- Episode no.: Series 9 Episode 4
- Original air date: 23 January 1982

Guest appearance
- Charlie Stafford as the Spider Man

Episode chronology
| ← Previous "Football Crazy" | Next → "Change of Life" |

= Big Foot (The Goodies) =

"Big Foot" is an episode of the British comedy television series The Goodies.

The episode is also known as "Bigfoot", "In Search of Bigfoot", "Arthur C. Clarke" and "In Search of Arthur C. Clarke".

This episode was made by LWT for ITV, and was written by Graeme Garden and Bill Oddie, with songs and music by Bill Oddie.

==Plot==
Tim and Bill watch "Part 97" of their favourite show The Mysterious World Of Arthur C. Clarke. A voiceover then informs them that the show has been cancelled due to the non-existence of Arthur C. Clarke himself. Graeme is seen in the background hiding his disguise wig & glasses and nearly letting slip to the others that he is in fact Arthur C. Clarke, fired by LWT when his identity was discovered.

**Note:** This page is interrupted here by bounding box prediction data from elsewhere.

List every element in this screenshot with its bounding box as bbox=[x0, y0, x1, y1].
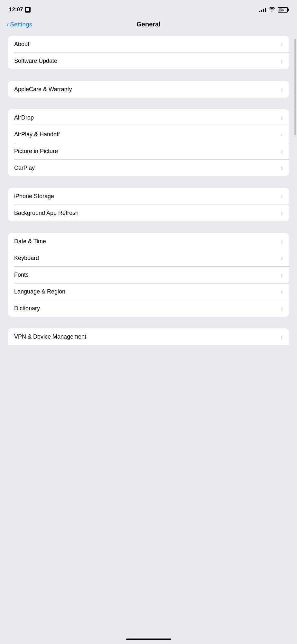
menu-item-language-region[interactable]: Language & Region › bbox=[8, 283, 289, 300]
chevron-right-icon: › bbox=[281, 114, 283, 121]
wifi-icon bbox=[269, 6, 275, 13]
menu-item-label: AppleCare & Warranty bbox=[14, 86, 72, 93]
section-group-4: iPhone Storage › Background App Refresh … bbox=[8, 188, 289, 221]
menu-item-label: Language & Region bbox=[14, 288, 65, 295]
menu-item-date-time[interactable]: Date & Time › bbox=[8, 233, 289, 250]
status-right: 37 bbox=[259, 6, 288, 13]
menu-item-picture-in-picture[interactable]: Picture in Picture › bbox=[8, 143, 289, 159]
menu-item-label: Background App Refresh bbox=[14, 210, 79, 216]
menu-item-label: Dictionary bbox=[14, 305, 40, 312]
back-chevron-icon: ‹ bbox=[6, 21, 9, 28]
status-time: 12:07 bbox=[9, 6, 31, 13]
menu-item-applecare[interactable]: AppleCare & Warranty › bbox=[8, 81, 289, 98]
menu-item-fonts[interactable]: Fonts › bbox=[8, 266, 289, 283]
screen-record-icon bbox=[25, 7, 31, 13]
menu-item-label: Date & Time bbox=[14, 238, 46, 245]
section-group-1: About › Software Update › bbox=[8, 36, 289, 69]
back-label: Settings bbox=[10, 21, 32, 28]
menu-item-label: Keyboard bbox=[14, 255, 39, 262]
signal-bars-icon bbox=[259, 7, 266, 12]
back-button[interactable]: ‹ Settings bbox=[6, 21, 32, 28]
chevron-right-icon: › bbox=[281, 165, 283, 171]
section-group-3: AirDrop › AirPlay & Handoff › Picture in… bbox=[8, 109, 289, 176]
page-title: General bbox=[136, 21, 160, 28]
menu-item-label: AirDrop bbox=[14, 114, 34, 121]
menu-item-dictionary[interactable]: Dictionary › bbox=[8, 300, 289, 317]
settings-content: About › Software Update › AppleCare & Wa… bbox=[0, 33, 297, 348]
chevron-right-icon: › bbox=[281, 41, 283, 47]
chevron-right-icon: › bbox=[281, 333, 283, 340]
menu-item-label: Fonts bbox=[14, 272, 29, 278]
chevron-right-icon: › bbox=[281, 272, 283, 278]
menu-item-vpn-device-management[interactable]: VPN & Device Management › bbox=[8, 328, 289, 345]
menu-item-label: iPhone Storage bbox=[14, 193, 54, 200]
status-bar: 12:07 37 bbox=[0, 0, 297, 17]
chevron-right-icon: › bbox=[281, 86, 283, 92]
menu-item-label: AirPlay & Handoff bbox=[14, 131, 60, 138]
chevron-right-icon: › bbox=[281, 238, 283, 245]
nav-bar: ‹ Settings General bbox=[0, 17, 297, 33]
section-group-6: VPN & Device Management › bbox=[8, 328, 289, 345]
menu-item-iphone-storage[interactable]: iPhone Storage › bbox=[8, 188, 289, 205]
chevron-right-icon: › bbox=[281, 305, 283, 312]
chevron-right-icon: › bbox=[281, 131, 283, 138]
chevron-right-icon: › bbox=[281, 288, 283, 295]
menu-item-airdrop[interactable]: AirDrop › bbox=[8, 109, 289, 126]
chevron-right-icon: › bbox=[281, 210, 283, 216]
menu-item-software-update[interactable]: Software Update › bbox=[8, 53, 289, 69]
menu-item-label: Software Update bbox=[14, 58, 57, 64]
menu-item-about[interactable]: About › bbox=[8, 36, 289, 53]
chevron-right-icon: › bbox=[281, 148, 283, 154]
menu-item-keyboard[interactable]: Keyboard › bbox=[8, 250, 289, 266]
menu-item-label: Picture in Picture bbox=[14, 148, 58, 155]
menu-item-label: CarPlay bbox=[14, 165, 35, 171]
home-indicator bbox=[126, 639, 171, 640]
section-group-2: AppleCare & Warranty › bbox=[8, 81, 289, 98]
chevron-right-icon: › bbox=[281, 58, 283, 64]
scrollbar[interactable] bbox=[294, 39, 296, 135]
menu-item-background-app-refresh[interactable]: Background App Refresh › bbox=[8, 205, 289, 221]
menu-item-airplay-handoff[interactable]: AirPlay & Handoff › bbox=[8, 126, 289, 143]
battery-icon: 37 bbox=[278, 7, 288, 13]
chevron-right-icon: › bbox=[281, 255, 283, 261]
menu-item-label: VPN & Device Management bbox=[14, 333, 86, 340]
menu-item-carplay[interactable]: CarPlay › bbox=[8, 159, 289, 176]
menu-item-label: About bbox=[14, 41, 29, 48]
section-group-5: Date & Time › Keyboard › Fonts › Languag… bbox=[8, 233, 289, 317]
chevron-right-icon: › bbox=[281, 193, 283, 199]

The gullible Tim and Bill embark on a trip to the North American Rockies in a quest to find their TV idol and discovered the same thing especially when notice Greame's wig slip out in the raw footage, after failing to distract his clueless friends and escaping his sham, Greame finally admitting the truth to Tim and Bill that he was just bringing a little excitement into people's lives by playing the character, dressing up like Bigfoot in a skin and throwing dishes in the air, making them think they sew flying saucers, "He can't help it if he accidentally made a couple of million quid on the side". Just before they're about to exposed Greame, The trio fearfully discover large footprints surrounding their cabin that they believe belong to the mysterious Bigfoot. However at night, Bill and Graeme later discover that the footprints were made by a sleepwalking Tim, earlier his dodgy foot swelling into an enormous size after walking and running around the steep hill sidings in the Rockies while wearing tight hiking boots and limping back and forth as he goes off chasing yetis and Arthur C. Clarke. Tim has becomes the laughing stock of the Rockies and flees into hiding with his enormous foolish-looking foot. Over time, Tim turns into a wild man, and becomes proud of his huge foot. Meanwhile Bill and Graeme hunt down the supposed Bigfoot, chasing Tim around from flat ground to the steep hill sidings until their own feet grow huge, and causing the wild Tim to laugh hysterically back at them.

==Cultural references==
- Arthur C. Clarke
- Stonehenge
- Loch Ness Monster
- Bigfoot
- Yeti
- UFO
- Patterson–Gimlin film
- The Life and Times of Grizzly Adams
- Plesiosaur

==DVD and VHS releases==

This episode has been released on both DVD and VHS.